Teaching in the EE program a decade ago, I often seemed to be de-programming the students who had started in Java. For the classes I taught, most of the students were upper division. They knew very little about the most useful construct in programming: the pointer. The idea that there were non-class objects in other languages baffled them. Internal representations of data in memory were foreign. But that's why they are getting a university degree, yes?

At University of Richmond, and I once again find myself flummoxed by the operational contrasts between Java and Python, and I believe they are connected to learning.

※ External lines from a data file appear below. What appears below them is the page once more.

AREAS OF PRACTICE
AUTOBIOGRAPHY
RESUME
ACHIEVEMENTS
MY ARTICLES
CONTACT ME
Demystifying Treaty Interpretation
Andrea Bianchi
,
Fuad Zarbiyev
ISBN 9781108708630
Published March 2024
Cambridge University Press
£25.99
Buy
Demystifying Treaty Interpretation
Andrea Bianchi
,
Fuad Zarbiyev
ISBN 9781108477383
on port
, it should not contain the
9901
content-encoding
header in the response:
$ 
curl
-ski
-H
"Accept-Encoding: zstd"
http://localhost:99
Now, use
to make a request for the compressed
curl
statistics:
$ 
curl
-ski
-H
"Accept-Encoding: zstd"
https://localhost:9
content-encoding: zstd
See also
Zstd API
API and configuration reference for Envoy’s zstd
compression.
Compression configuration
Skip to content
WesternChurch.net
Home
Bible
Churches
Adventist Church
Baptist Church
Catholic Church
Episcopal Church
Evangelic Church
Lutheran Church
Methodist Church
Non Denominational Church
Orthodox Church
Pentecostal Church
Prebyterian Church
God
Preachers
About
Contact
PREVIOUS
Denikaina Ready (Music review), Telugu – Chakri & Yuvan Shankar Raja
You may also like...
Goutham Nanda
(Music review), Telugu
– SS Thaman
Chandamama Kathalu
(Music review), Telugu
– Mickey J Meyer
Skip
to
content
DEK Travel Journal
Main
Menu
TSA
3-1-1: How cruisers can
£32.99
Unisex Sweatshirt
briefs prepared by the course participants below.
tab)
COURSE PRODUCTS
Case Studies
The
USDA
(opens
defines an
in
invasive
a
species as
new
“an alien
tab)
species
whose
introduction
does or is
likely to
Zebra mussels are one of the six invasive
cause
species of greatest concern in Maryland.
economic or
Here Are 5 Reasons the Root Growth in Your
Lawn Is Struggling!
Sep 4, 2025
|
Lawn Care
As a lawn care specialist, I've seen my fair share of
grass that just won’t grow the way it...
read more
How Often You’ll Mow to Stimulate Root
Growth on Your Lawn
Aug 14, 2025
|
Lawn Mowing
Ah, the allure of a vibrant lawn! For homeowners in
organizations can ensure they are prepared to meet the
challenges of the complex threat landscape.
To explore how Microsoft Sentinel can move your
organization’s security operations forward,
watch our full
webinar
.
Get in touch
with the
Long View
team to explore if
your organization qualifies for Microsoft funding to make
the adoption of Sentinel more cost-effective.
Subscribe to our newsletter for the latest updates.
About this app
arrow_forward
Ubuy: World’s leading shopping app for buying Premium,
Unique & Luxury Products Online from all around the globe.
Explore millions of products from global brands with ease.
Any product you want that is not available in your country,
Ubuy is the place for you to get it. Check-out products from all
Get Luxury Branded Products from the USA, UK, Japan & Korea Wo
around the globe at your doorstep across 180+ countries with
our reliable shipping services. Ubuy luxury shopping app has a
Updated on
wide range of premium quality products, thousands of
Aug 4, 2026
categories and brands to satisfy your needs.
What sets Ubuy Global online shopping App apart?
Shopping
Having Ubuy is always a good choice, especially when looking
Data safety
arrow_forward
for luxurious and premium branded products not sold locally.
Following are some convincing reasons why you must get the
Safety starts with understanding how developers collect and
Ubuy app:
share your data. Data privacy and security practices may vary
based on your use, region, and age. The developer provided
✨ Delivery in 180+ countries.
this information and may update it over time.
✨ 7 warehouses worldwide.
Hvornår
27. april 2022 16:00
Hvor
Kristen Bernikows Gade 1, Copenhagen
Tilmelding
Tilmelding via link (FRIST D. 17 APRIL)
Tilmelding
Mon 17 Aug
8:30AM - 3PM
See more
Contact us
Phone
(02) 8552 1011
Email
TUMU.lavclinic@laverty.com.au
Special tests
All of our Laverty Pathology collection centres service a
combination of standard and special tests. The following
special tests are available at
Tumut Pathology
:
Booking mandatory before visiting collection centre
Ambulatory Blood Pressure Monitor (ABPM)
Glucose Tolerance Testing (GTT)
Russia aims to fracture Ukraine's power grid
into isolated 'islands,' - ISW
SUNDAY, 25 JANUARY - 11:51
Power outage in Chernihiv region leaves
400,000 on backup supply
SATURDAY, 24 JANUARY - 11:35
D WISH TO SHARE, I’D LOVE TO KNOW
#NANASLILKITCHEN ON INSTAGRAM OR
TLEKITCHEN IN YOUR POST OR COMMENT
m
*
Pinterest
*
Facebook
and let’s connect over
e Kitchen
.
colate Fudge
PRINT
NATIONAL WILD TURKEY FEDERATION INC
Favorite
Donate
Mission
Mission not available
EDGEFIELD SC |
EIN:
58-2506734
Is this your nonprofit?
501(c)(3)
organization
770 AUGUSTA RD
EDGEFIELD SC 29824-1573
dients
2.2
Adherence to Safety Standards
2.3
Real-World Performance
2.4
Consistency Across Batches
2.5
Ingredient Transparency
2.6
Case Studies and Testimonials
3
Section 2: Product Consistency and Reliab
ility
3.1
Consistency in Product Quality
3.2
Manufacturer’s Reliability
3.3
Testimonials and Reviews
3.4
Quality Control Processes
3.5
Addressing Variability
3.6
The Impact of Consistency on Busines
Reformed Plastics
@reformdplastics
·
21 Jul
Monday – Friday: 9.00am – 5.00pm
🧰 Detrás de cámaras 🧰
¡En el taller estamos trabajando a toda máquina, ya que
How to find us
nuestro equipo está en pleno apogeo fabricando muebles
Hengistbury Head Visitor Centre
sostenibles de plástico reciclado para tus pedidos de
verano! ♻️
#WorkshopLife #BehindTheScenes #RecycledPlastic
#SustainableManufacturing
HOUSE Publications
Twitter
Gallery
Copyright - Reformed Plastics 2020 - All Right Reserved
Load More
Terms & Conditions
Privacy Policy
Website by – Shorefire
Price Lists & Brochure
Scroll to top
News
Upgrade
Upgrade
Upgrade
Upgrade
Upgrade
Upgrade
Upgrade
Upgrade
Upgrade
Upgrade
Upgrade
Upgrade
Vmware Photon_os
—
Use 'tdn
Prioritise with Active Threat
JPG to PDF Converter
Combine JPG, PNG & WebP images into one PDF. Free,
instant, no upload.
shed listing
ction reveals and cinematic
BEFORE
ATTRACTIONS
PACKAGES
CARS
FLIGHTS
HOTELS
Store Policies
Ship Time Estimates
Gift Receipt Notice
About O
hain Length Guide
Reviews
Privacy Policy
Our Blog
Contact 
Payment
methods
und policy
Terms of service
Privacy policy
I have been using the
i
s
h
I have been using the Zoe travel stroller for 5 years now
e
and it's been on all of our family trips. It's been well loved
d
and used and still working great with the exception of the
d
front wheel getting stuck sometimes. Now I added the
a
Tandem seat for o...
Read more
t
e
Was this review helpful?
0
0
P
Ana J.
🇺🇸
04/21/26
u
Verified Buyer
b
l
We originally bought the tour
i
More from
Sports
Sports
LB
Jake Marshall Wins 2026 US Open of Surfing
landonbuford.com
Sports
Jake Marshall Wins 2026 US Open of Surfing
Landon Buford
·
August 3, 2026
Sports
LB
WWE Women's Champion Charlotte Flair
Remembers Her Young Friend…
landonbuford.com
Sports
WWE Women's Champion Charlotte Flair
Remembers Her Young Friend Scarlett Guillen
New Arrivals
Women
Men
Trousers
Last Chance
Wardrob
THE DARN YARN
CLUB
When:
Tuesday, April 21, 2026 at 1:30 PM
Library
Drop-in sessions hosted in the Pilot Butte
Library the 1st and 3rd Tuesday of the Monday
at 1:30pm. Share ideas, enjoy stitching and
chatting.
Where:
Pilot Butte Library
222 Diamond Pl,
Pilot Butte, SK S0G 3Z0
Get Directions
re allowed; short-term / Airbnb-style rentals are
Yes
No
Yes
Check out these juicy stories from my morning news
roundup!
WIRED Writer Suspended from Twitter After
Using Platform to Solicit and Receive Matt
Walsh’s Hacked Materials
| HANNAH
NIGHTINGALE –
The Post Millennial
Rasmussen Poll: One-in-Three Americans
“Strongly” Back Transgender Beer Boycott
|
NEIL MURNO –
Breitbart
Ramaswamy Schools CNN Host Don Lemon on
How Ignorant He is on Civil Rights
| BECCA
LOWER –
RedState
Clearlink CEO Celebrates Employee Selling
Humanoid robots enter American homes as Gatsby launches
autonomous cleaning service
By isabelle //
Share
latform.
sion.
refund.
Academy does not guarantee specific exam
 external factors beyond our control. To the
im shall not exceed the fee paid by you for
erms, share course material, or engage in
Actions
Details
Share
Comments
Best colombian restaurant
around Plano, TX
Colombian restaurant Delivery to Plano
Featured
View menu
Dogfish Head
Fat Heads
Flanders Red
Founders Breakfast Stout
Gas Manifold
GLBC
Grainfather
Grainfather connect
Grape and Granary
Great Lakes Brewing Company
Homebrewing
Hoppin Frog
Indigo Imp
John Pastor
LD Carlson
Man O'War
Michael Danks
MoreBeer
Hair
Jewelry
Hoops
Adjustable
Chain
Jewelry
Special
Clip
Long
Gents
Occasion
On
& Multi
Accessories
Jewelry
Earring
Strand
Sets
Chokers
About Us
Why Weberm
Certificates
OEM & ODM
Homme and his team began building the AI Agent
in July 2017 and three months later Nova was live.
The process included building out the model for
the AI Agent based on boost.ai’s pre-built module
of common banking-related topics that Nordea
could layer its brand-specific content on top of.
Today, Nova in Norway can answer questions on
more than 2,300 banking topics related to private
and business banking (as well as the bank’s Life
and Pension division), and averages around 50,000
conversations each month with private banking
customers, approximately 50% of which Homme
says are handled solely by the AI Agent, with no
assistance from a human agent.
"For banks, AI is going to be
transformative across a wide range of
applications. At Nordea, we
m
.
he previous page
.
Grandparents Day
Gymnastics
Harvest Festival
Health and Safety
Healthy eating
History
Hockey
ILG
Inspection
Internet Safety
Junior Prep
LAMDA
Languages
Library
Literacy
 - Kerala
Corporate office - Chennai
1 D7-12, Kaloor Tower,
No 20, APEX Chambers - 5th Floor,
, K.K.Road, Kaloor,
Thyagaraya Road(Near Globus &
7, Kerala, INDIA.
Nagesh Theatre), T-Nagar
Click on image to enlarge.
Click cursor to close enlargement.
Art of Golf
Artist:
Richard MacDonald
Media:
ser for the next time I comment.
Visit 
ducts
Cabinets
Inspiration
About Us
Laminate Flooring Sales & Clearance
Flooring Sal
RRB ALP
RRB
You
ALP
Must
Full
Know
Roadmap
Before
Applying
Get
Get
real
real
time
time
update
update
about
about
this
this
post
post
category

  1. Python requires no "set up." A full Python environment is already on every Linux machine, and on Macs. On Linux, the program yum, or the Yellowdog Updater, Modified is written in Python, so Python is here to stay. Java requires a substantial amount of setup. So if you want to get started with Python programming, just type python at the prompt. Now. That's it. To start with Java, call someone who knows it.
  2. The systems written in Java that we have purchased all suffer from the need to have particular versions of Java installed, and thick clients of these systems also have that requirement. Support of Java appears to be expensive. We do not yet have a similar number of Python systems, but no one is expecting configuration management to be an issue with them. From an educational standpoint, this sounds like a good way to become frustrated.
  3. Python has its own idiosyncrasies. In Java, every object must be a representation of some class, but in Python the "variables" are of a unique flavor. Variables do not represent objects [cf. object: something in memory that has an address] nor are they pointers, nor are they references. It is best to think of them as temporary "names" for an underlying reality, much like the Allegory of the Cave in The Republic (Plato). From a learning standpoint, this may be more difficult for those of us with 35 years of experience than it is for those first taking up programming.
  4. A number of companies are stuck with a great deal of legacy code written in Python 2. Consequently, Python suffers from a misconception about how strict or loose the typing system may be, and how strictly it may be enforced. Keep in mind that because Python mainly works with "names" of objects, we are really not discussing the same thing when we discuss types of Python's objects that we are discussing in other languages. Python does offer some rather seamless type conversions that can make it seem that the concept of types is less strict than it is in fact. Learning Python 3 first makes sense, but most of the employment is still in Python 2.
  5. Compared with Java, Python is terse. Personally, the growing amount of arthritis in my hands welcomes this feature. In truth, my C++ code was frequently criticized for its overuse of operator overloading and the ternary operator. This may not make it a good learning experience, because for many people learning comes more easily when the material is spelt out.
  6. If you plan to make a generalized career of programming, choosing a language based on employment prospects is pointless. In the past three and a half decades of continuous employment, I have made money from and forgotten the following languages: 6502 assembly, 8086 assembly, Fortran 66, Pascal, ... You get my drift. Now I am all Python all the time, except when I am asked to do Java.

But finally ... go back and read the "but first" section.